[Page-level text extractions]
----------

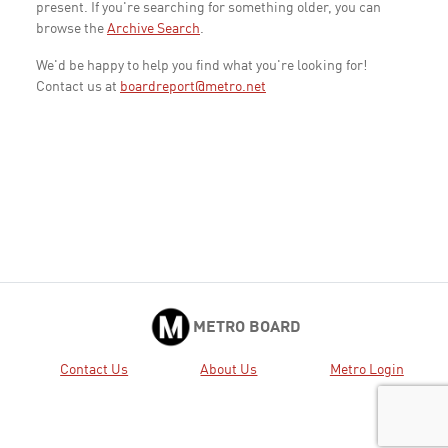
present. If you're searching for something older, you can
browse the
Archive Search
.
We'd be happy to help you find what you're looking for!
Contact us at
boardreport@metro.net
METRO BOARD
Contact Us
About Us
Metro Login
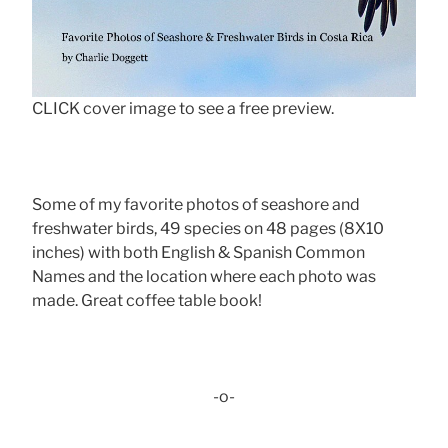
CLICK cover image to see a free preview.
Some of my favorite photos of seashore and
freshwater birds, 49 species on 48 pages (8X10
inches) with both English & Spanish Common
Names and the location where each photo was
made. Great coffee table book!
-o-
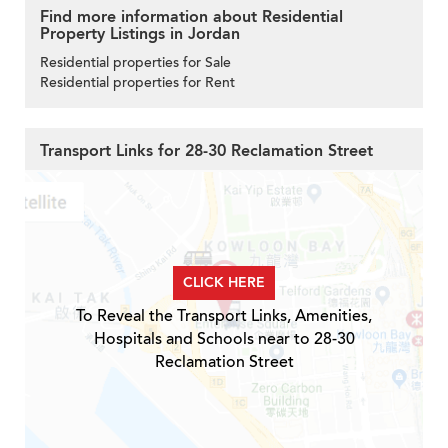
Find more information about Residential
Property Listings in Jordan
Residential properties for Sale
Residential properties for Rent
Transport Links for 28-30 Reclamation Street
CLICK HERE
To Reveal the Transport Links, Amenities,
Hospitals and Schools near to 28-30
Reclamation Street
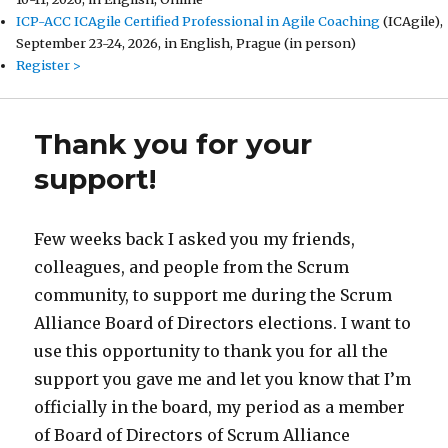
ICP-ACC ICAgile Certified Professional in Agile Coaching
(ICAgile),
September 23-24, 2026, in English, Prague (in person)
Register >
Thank you for your
support!
Few weeks back I asked you my friends,
colleagues, and people from the Scrum
community, to support me during the Scrum
Alliance Board of Directors elections. I want to
use this opportunity to thank you for all the
support you gave me and let you know that I’m
officially in the board, my period as a member
of Board of Directors of Scrum Alliance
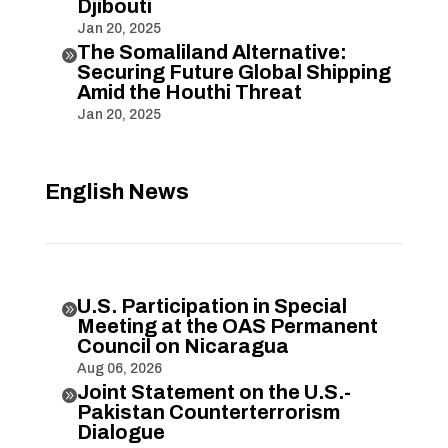
Djibouti
Jan 20, 2025
The Somaliland Alternative:

Securing Future Global Shipping
Amid the Houthi Threat
Jan 20, 2025
English News
U.S. Participation in Special

Meeting at the OAS Permanent
Council on Nicaragua
Aug 06, 2026
Joint Statement on the U.S.-

Pakistan Counterterrorism
Dialogue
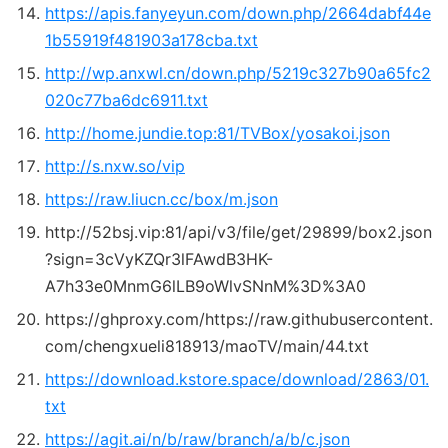
https://apis.fanyeyun.com/down.php/2664dabf44e
1b55919f481903a178cba.txt
http://wp.anxwl.cn/down.php/5219c327b90a65fc2
020c77ba6dc6911.txt
http://home.jundie.top:81/
TVBox
/yosakoi.json
http://s.nxw.so/vip
https://raw.liucn.cc/box/m.json
http://52bsj.vip:81/api/v3/file/get/29899/box2.json
?sign=3cVyKZQr3lFAwdB3HK-
A7h33e0MnmG6lLB9oWlvSNnM%3D%3A0
https://ghproxy.com/https://raw.githubusercontent.
com/chengxueli818913/maoTV/main/44.txt
https://download.kstore.space/download/2863/01.
txt
https://agit.ai/n/b/raw/branch/a/b/c.json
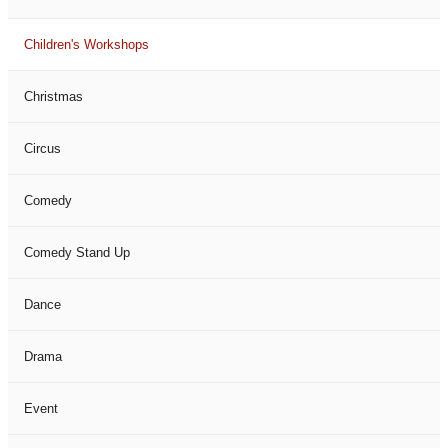
Children's Workshops
Christmas
Circus
Comedy
Comedy Stand Up
Dance
Drama
Event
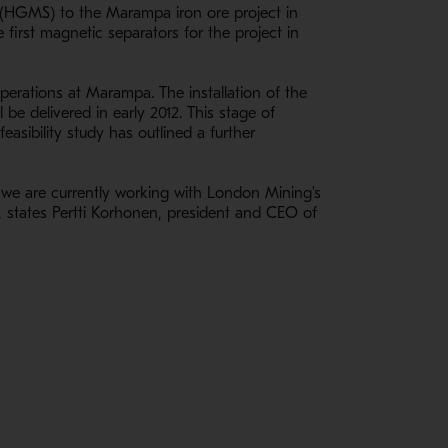
 (HGMS) to the Marampa iron ore project in
first magnetic separators for the project in
perations at Marampa. The installation of the
 be delivered in early 2012. This stage of
asibility study has outlined a further
ry, we are currently working with London Mining's
", states Pertti Korhonen, president and CEO of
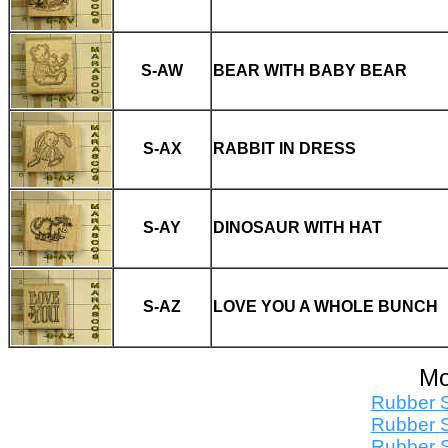
S-AW
BEAR WITH BABY BEAR
S-AX
RABBIT IN DRESS
S-AY
DINOSAUR WITH HAT
S-AZ
LOVE YOU A WHOLE BUNCH
Mo
Rubber S
Rubber S
Rubber S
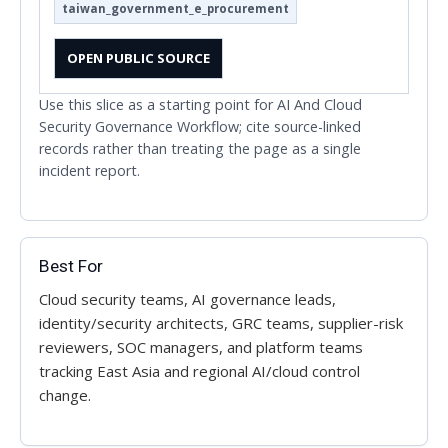
taiwan_government_e_procurement
OPEN PUBLIC SOURCE
Use this slice as a starting point for AI And Cloud
Security Governance Workflow; cite source-linked
records rather than treating the page as a single
incident report.
Best For
Cloud security teams, AI governance leads,
identity/security architects, GRC teams, supplier-risk
reviewers, SOC managers, and platform teams
tracking East Asia and regional AI/cloud control
change.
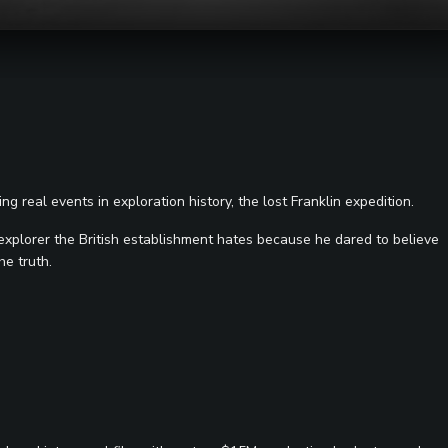
g real events in exploration history, the lost Franklin expedition.
 explorer the British establishment hates because he dared to believe
he truth.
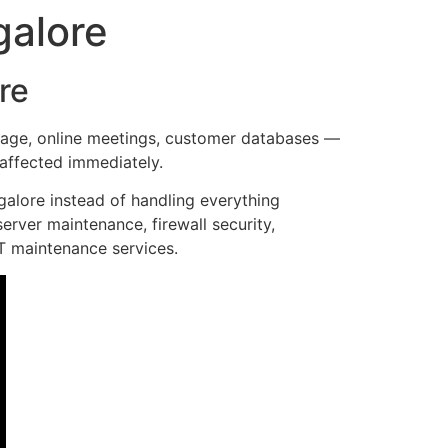
galore
re
orage, online meetings, customer databases —
affected immediately.
alore instead of handling everything
erver maintenance, firewall security,
IT maintenance services.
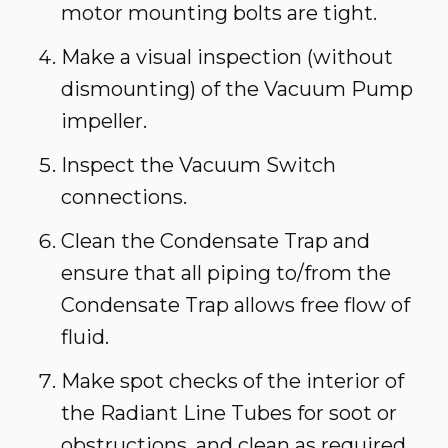
motor mounting bolts are tight.
Make a visual inspection (without
dismounting) of the Vacuum Pump
impeller.
Inspect the Vacuum Switch
connections.
Clean the Condensate Trap and
ensure that all piping to/from the
Condensate Trap allows free flow of
fluid.
Make spot checks of the interior of
the Radiant Line Tubes for soot or
obstructions, and clean as required.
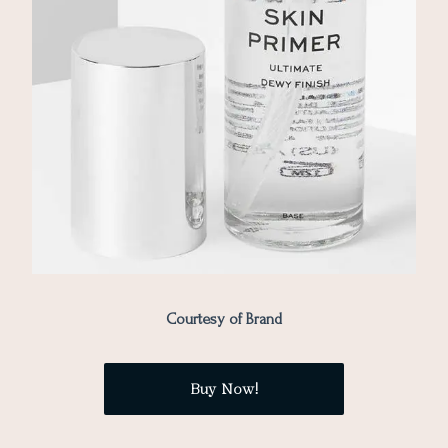
Courtesy of Brand
Buy Now!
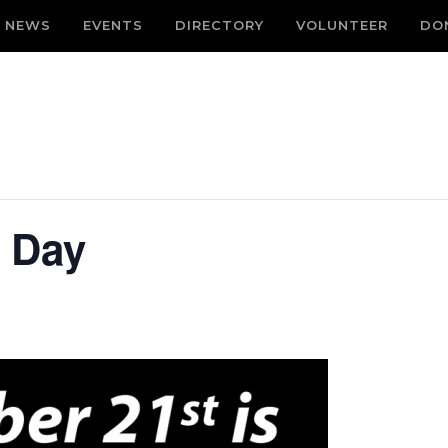
NEWS
EVENTS
DIRECTORY
VOLUNTEER
DO
e Day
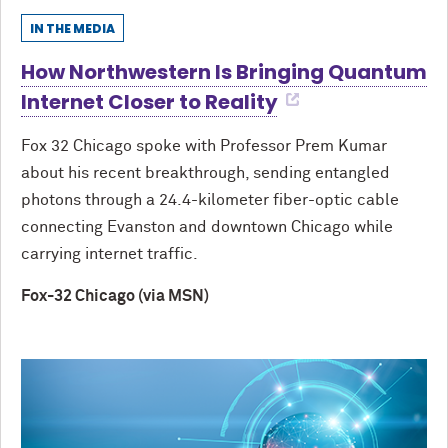
IN THE MEDIA
How Northwestern Is Bringing Quantum
Internet Closer to Reality
Fox 32 Chicago spoke with Professor Prem Kumar
about his recent breakthrough, sending entangled
photons through a 24.4-kilometer fiber-optic cable
connecting Evanston and downtown Chicago while
carrying internet traffic.
Fox-32 Chicago (via MSN)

----------

Your assignment: Going by the data above, the answer is exactly the lines from the one holding "be delivered in early 2012. This stage of" to the one holding "about his recent", both kept, with the pictures left out.

Answer space:
 be delivered in early 2012. This stage of
asibility study has outlined a further
ry, we are currently working with London Mining's
", states Pertti Korhonen, president and CEO of
S-AW
BEAR WITH BABY BEAR
S-AX
RABBIT IN DRESS
S-AY
DINOSAUR WITH HAT
S-AZ
LOVE YOU A WHOLE BUNCH
Mo
Rubber S
Rubber S
Rubber S
taiwan_government_e_procurement
OPEN PUBLIC SOURCE
Use this slice as a starting point for AI And Cloud
Security Governance Workflow; cite source-linked
records rather than treating the page as a single
incident report.
Best For
Cloud security teams, AI governance leads,
identity/security architects, GRC teams, supplier-risk
reviewers, SOC managers, and platform teams
tracking East Asia and regional AI/cloud control
change.
g real events in exploration history, the lost Franklin expedition.
 explorer the British establishment hates because he dared to believe
he truth.
galore
re
orage, online meetings, customer databases —
affected immediately.
alore instead of handling everything
erver maintenance, firewall security,
IT maintenance services.
motor mounting bolts are tight.
Make a visual inspection (without
dismounting) of the Vacuum Pump
impeller.
Inspect the Vacuum Switch
connections.
Clean the Condensate Trap and
ensure that all piping to/from the
Condensate Trap allows free flow of
fluid.
Make spot checks of the interior of
the Radiant Line Tubes for soot or
obstructions, and clean as required.
Courtesy of Brand
Buy Now!
NEWS
EVENTS
DIRECTORY
VOLUNTEER
DO
e Day
IN THE MEDIA
How Northwestern Is Bringing Quantum
Internet Closer to Reality
Fox 32 Chicago spoke with Professor Prem Kumar
about his recent breakthrough, sending entangled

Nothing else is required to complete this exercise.